*TASK REQUIREMENTS*:
Extract each line holding the word "signifie" from the entries.

*SUPPLIED MATERIAL*:
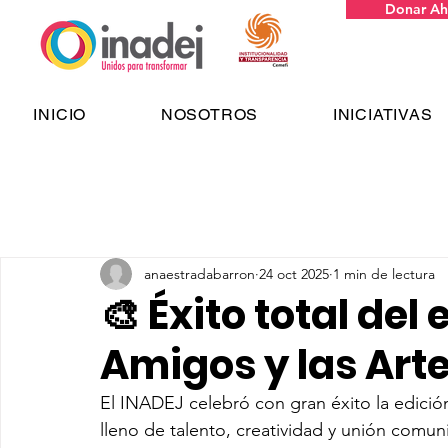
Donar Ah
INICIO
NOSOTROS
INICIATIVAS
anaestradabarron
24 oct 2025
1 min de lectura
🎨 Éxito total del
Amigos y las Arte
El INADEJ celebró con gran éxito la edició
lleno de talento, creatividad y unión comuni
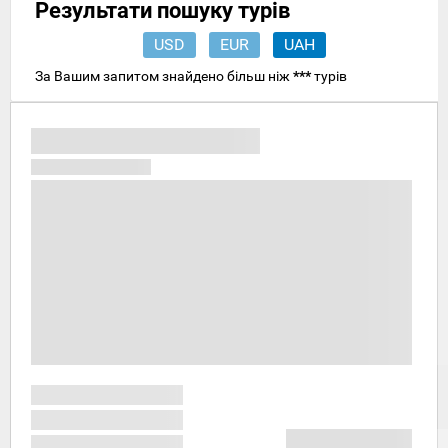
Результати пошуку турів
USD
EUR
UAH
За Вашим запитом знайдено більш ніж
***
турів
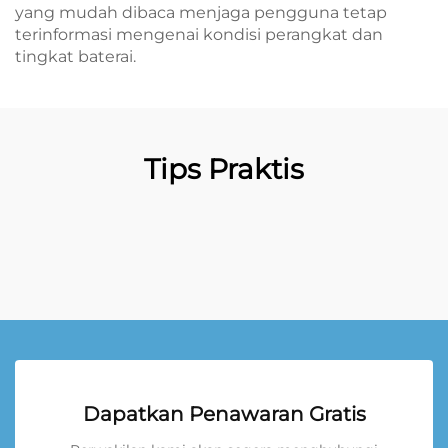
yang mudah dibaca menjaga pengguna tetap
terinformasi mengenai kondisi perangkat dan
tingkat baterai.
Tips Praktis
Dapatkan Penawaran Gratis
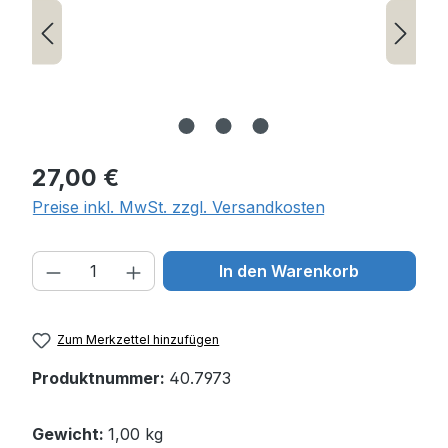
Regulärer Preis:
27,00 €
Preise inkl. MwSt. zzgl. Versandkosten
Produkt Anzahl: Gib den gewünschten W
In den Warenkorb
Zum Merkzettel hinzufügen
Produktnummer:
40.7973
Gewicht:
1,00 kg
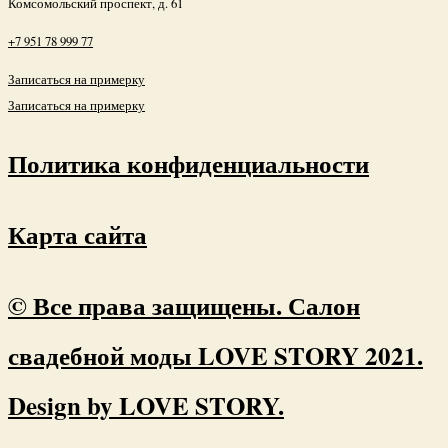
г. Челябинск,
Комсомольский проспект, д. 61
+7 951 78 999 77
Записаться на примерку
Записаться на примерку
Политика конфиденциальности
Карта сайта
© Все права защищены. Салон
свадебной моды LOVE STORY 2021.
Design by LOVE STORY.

* * *

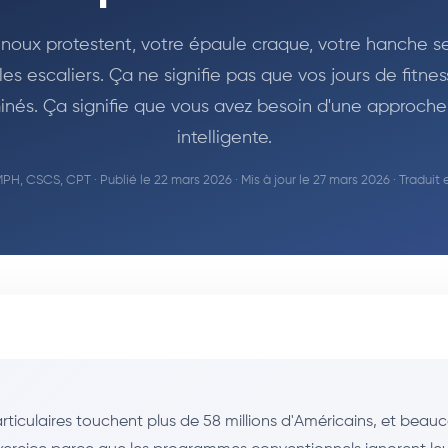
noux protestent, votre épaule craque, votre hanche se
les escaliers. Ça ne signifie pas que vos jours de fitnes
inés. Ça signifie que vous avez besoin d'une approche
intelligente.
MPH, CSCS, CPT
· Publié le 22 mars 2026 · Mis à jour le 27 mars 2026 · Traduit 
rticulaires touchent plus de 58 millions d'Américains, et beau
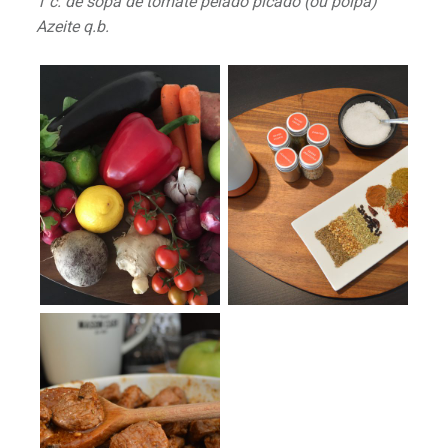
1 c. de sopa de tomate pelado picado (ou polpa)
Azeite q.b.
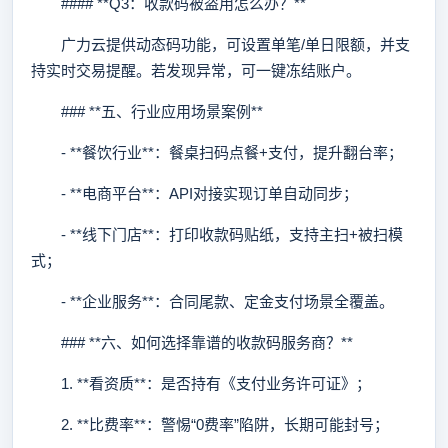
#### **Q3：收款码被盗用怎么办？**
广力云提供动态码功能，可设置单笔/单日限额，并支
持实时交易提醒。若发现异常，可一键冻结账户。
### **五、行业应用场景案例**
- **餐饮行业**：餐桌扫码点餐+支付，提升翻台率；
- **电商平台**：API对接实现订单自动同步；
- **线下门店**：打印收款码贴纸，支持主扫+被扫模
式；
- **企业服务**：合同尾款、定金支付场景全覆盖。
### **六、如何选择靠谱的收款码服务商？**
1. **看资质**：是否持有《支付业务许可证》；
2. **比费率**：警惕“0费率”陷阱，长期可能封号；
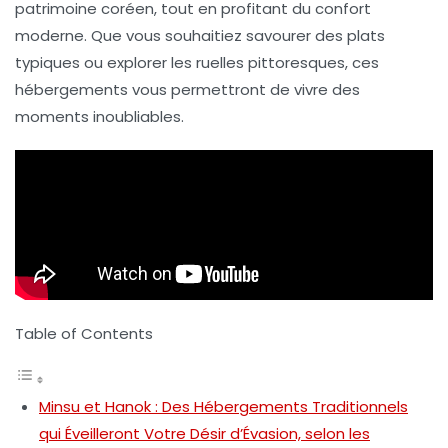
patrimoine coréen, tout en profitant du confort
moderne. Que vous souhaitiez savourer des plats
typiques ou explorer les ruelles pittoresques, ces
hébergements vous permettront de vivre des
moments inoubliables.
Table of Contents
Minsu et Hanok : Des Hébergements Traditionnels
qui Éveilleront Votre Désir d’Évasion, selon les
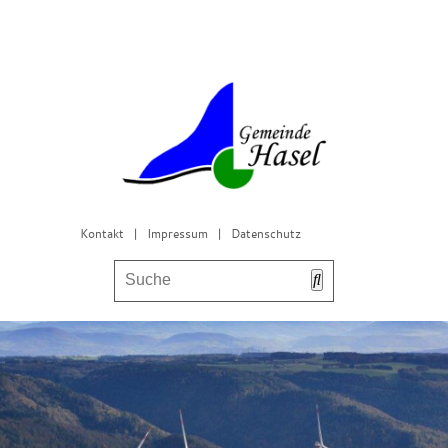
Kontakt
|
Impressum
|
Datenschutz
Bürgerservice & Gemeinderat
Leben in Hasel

*SOLVED EXERCISE*:
les escaliers. Ça ne signifie pas que vos jours de fitnes
inés. Ça signifie que vous avez besoin d'une approche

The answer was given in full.